## [WHAT TO DO]
Skip all pictures; return exactly the lines from the one containing "الترشيح قبل 22 غشت" through the end of the data.

------------

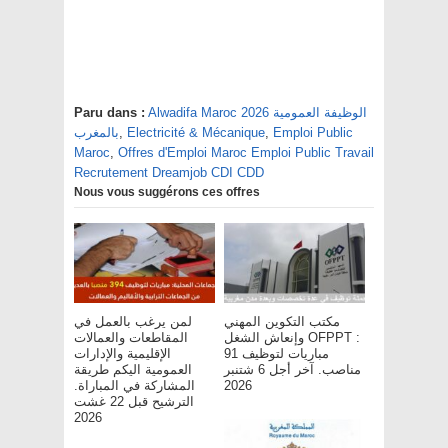
Alwadifa Maroc 2026 الوظيفة العمومية
Paru dans :
Emploi Public
,
Electricité & Mécanique
,
بالمغرب
Maroc
,
Offres d'Emploi Maroc Emploi Public Travail
Recrutement Dreamjob CDI CDD
Nous vous suggérons ces offres
مكتب التكوين المهني
لمن يرغب بالعمل في
وإنعاش الشغل OFPPT :
المقاطعات والعمالات
مباريات لتوظيف 91
الإقليمية والإدارات
مناصب. آخر أجل 6 شتنبر
العمومية اليكم طريقة
2026
المشاركة في المباراة.
الترشيح قبل 22 غشت
2026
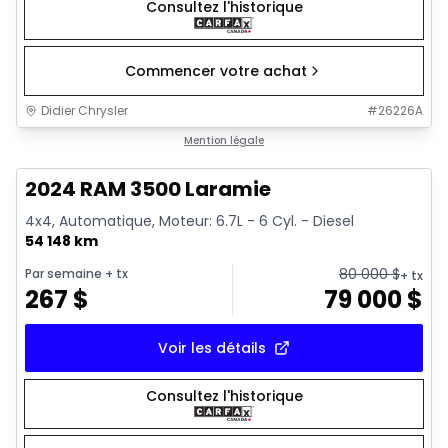
Consultez l'historique
Commencer votre achat
Didier Chrysler
#
26226A
1/18
Très bonne offre
Mention légale
2024 RAM 3500 Laramie
4x4, Automatique, Moteur: 6.7L - 6 Cyl. - Diesel
54 148 km
80 000
$
Par semaine
+ tx
+ tx
267
$
79 000
$
Voir les détails
Consultez l'historique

------------

## [RESULT OF THE TASK]
الترشيح قبل 22 غشت
2026
Consultez l'historique
Commencer votre achat
Didier Chrysler
#
26226A
1/18
Très bonne offre
Mention légale
2024 RAM 3500 Laramie
4x4, Automatique, Moteur: 6.7L - 6 Cyl. - Diesel
54 148 km
80 000
$
Par semaine
+ tx
+ tx
267
$
79 000
$
Voir les détails
Consultez l'historique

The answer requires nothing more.